**Task**:
Check every line of the records below for the string "para" and copy the ones that have it.

*** Excerpted records ***

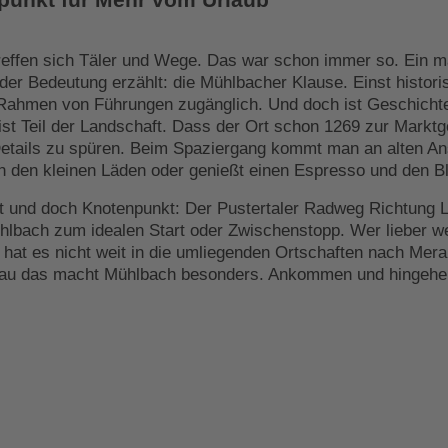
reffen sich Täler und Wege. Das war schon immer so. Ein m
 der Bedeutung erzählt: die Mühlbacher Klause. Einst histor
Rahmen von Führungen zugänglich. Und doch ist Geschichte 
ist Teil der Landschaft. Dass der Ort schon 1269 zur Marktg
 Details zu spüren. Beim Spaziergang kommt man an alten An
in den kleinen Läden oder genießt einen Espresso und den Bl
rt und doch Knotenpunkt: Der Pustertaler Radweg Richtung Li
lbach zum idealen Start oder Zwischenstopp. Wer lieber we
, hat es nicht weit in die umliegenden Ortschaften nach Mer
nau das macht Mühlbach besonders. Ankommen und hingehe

***
*** Excerpted records ***

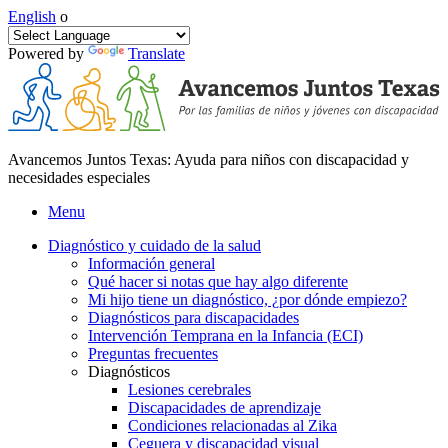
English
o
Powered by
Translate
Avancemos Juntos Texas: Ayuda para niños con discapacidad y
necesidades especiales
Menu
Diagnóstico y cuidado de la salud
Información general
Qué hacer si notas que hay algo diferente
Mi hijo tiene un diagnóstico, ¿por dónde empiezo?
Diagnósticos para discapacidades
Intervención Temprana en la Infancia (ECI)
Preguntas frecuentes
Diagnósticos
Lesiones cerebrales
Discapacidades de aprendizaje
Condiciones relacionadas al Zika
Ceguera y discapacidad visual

***

**Problem solution**:
Avancemos Juntos Texas: Ayuda para niños con discapacidad y
Diagnósticos para discapacidades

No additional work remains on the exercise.